“不知道……”纪南星摇摇头,无力叹气,“他们达官贵人那些弯弯绕,实在搞不懂,也太让人头疼。”
萧煌叛国的证据是崔婉临死前给她的,想到这一点,她愈发觉得心情复杂,也觉得没意思透了。
整日里争斗弄权的都是男人,最后死的,却是崔婉这样一个没做错任何事的女人。
崔婉那样聪明,又那样勇敢果决,如果身为男子,说不准也能成就一番事业,可她却一辈子都被男人耽误,又因为男人而死……
那铁板钉钉的证据既然送去了正钧侯府,纪南星便也不再管它了,没有裴逸在的日子,她一心一意忙着看病救人,反倒觉得心思纯净许多,日子也平静许多。
转眼又是一年,除夕深夜,正钧侯府派来了一个小厮啪啪砸门,跟纪南星说“萧煌已被投入了昭狱”。
原来今日趁着除夕百官宫宴,鸿胪寺正卿突然发难,取出了萧煌与萨奇格那份盟约,当着皇亲国戚和文武百官的面,痛斥萧煌勾结敌国。
为了博取萨奇格信任,盟约是萧煌亲笔所书,抵赖不得,萧煌做梦也想不到这样重要的证据竟到了鸿胪寺正卿手中,立时便愣住了。
为了替崔婉掩盖,鸿胪寺正卿说是前线探子从匈奴人那里得知萨奇格与萧煌有约的,又在京中派人日夜跟着萧煌,查了半年才寻到证据。
永平帝一字一句读完盟约,当场吐血晕倒,宫宴不欢而散。
纪南星平静地听完,赏了小厮一吊钱,便打发他走了,再也没有提起此事。
直到年初六那日,纪南星要在万年堂轮班值守一夜,以备有着急的病人上门问诊,房瑜说在家无事,便也来跟她一块儿值班,阿桂听说房瑜要来,也跑来“给找师傅拜年”,于是三人便在万年堂聊起天来。

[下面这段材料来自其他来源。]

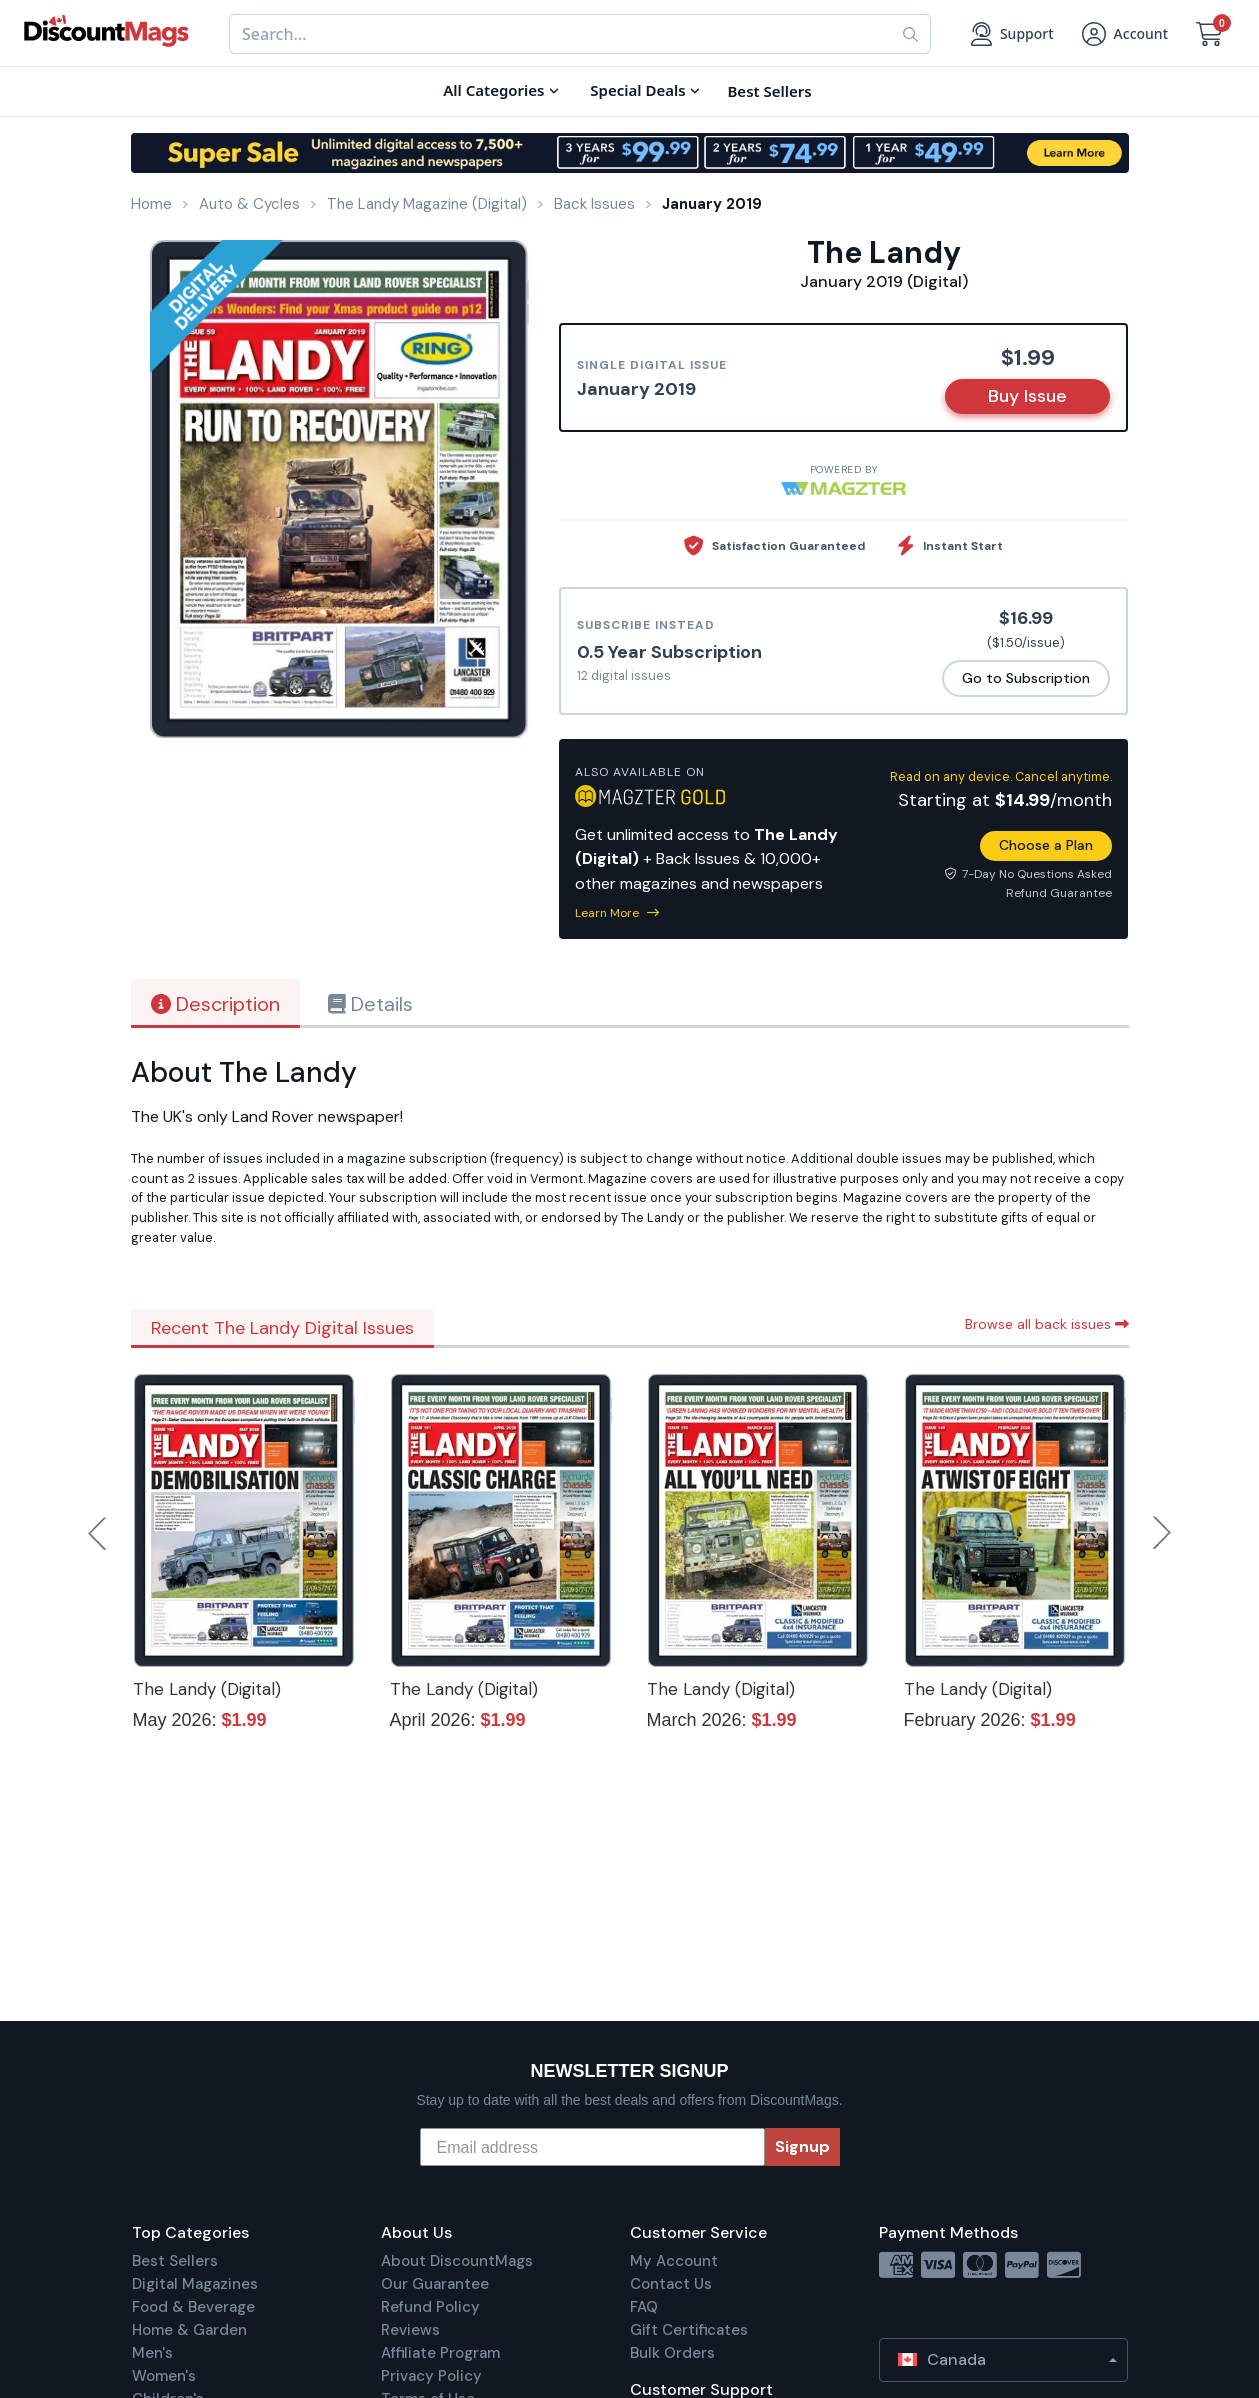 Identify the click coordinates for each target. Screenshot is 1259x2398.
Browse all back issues (1047, 1324)
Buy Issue (1027, 396)
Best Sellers (175, 2261)
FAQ (644, 2307)
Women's (164, 2376)
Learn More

房瑜说到他阿耶被宫中叫去看了永平帝三天三夜,昨晚刚被放回家。
“……从除夕到现在一直到没醒。原本圣上龙体便欠安,前几个月小中风过一次,今次只怕是……”房瑜压低声音,心照不宣地对纪南星摇了摇头。
纪南星在取暖的炭火上烤着几块年糕,“早听说圣上偏心二皇子,非要扶植他与太子对抗,这下好了,把自己抗倒了。也不知是怎么养出的这个白眼狼?”
房瑜慌了,连连摆手让她不要说这般大逆不道的话。
也不知屋里就他们三人,还有什么可怕的?
阿桂在旁边捧着一本巨大的药典在看。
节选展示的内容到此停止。